Annual and interannual variations of Earth‐emitted radiation based on a 10‐year data set

Abstract

Earth‐emitted radiation varies in space and time due to variations of atmospheric and surface temperature, clouds, and water vapor. The method of empirical orthogonal functions (EOFs) has been applied to a 10‐year data set of outgoing longwave radiation to study this variability. Spherical harmonic functions are used as a basis set for producing equal area map results. The following findings are noted. The first EOF accounts for 66% of the variance. After that, each EOF accounts for only a small variance, forming a slowly converging series. The first two EOFs describe mainly the annual cycle.
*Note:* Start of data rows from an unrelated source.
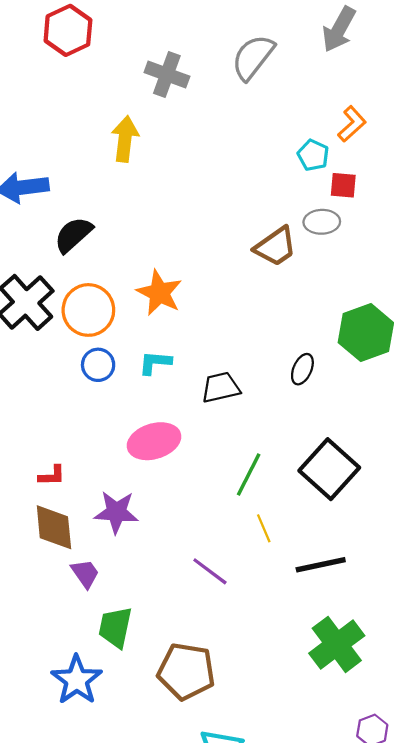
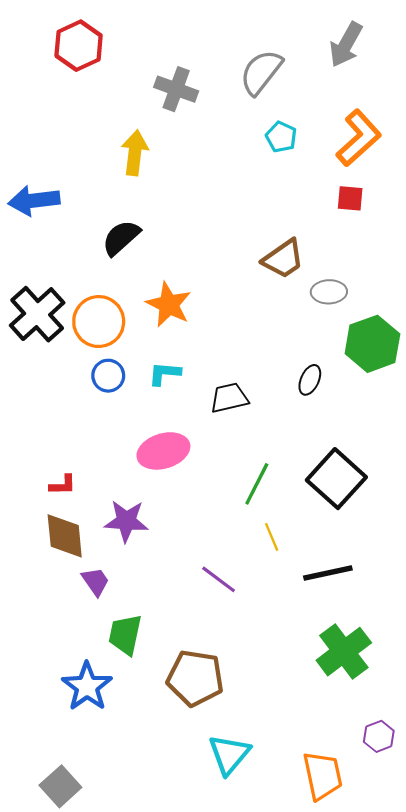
orange L-shape: (352, 124) -> (359, 138), size x1.6
cyan pentagon: (313, 155) -> (281, 137), moved
gray ellipse: (322, 222) -> (329, 292), moved
black semicircle: (73, 235) -> (121, 238), moved

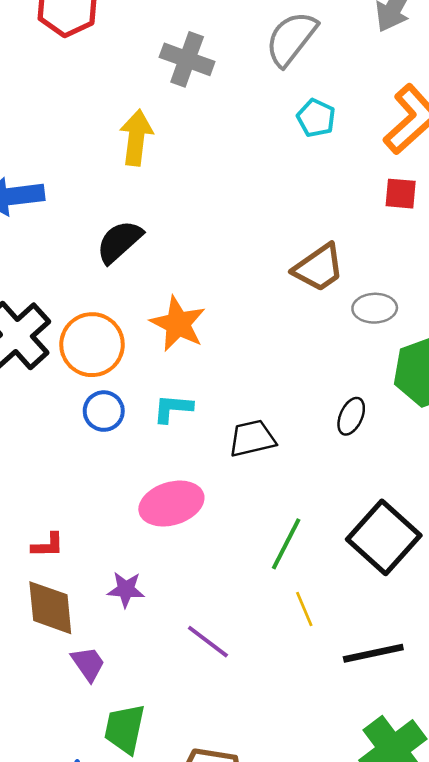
purple star: (126, 521) -> (126, 589), size x0.7
purple line: (219, 579) -> (208, 642), moved

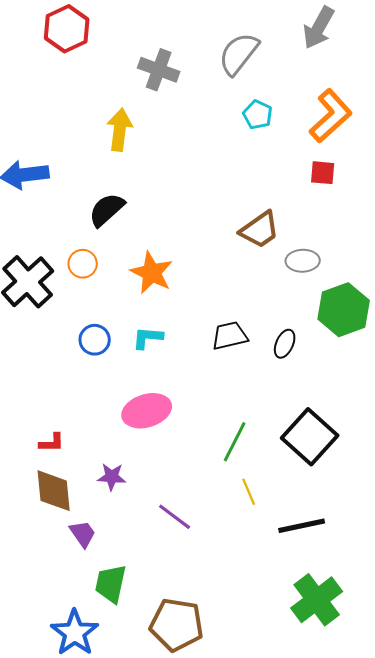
orange circle: (92, 345) -> (83, 264), moved, size x0.6
black trapezoid: (252, 438) -> (230, 336), moved

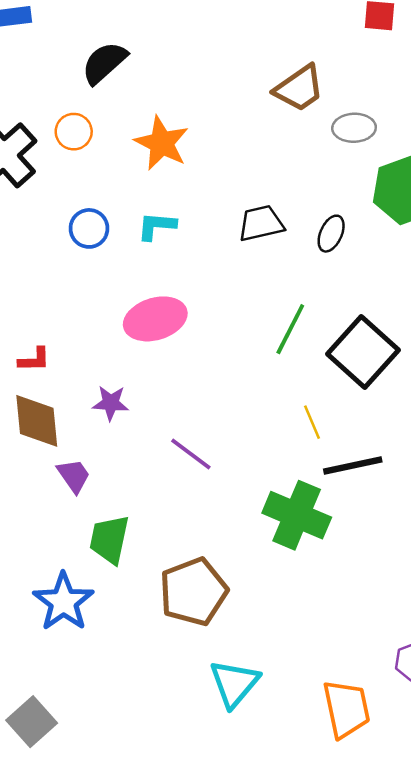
green line: (235, 442) -> (290, 329), moved
yellow line: (249, 492) -> (312, 422), moved
green cross: (317, 600) -> (297, 515), moved, turned -30
brown pentagon: (177, 625) -> (193, 592), turned -30

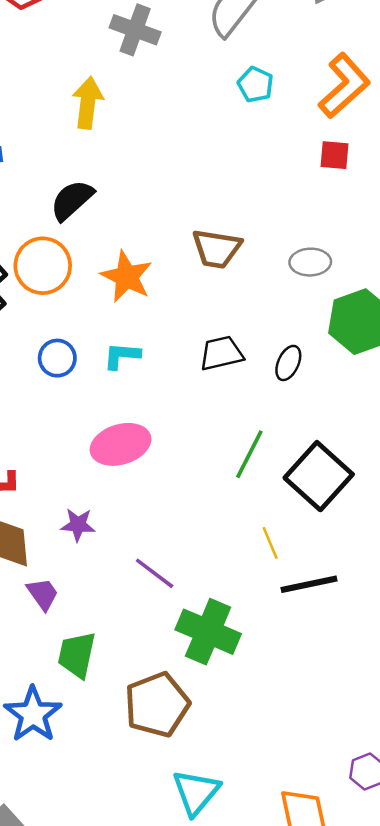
brown trapezoid: (299, 88) -> (217, 249), moved, turned 44
orange circle: (74, 132) -> (43, 266), size x1.6
green cross: (297, 515) -> (208, 632), moved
The third EOF is primarily the semiannual cycle, although many other EOFs also contain significant semiannual parts. These results reaffirm earlier studies based on a shorter data set. In addition, a much stronger spring/fall mode was found in the central equatorial Pacific Ocean for the second EOF than had been found earlier. This difference is attributed to the use of broadband radiometer data which were available for the present study. The earlier study used data from a window‐channel instrument which is not as sensitive to water vapor variations. The fourth EOF describes much of the 1976–1977 and 1982–1983 ENSO phenomena. There is typically a gap in the spectrum between a semiannual peak and the annual cycle for all but the first EOF. A semiannual dipole straddles the Asian‐Australian monsoon track.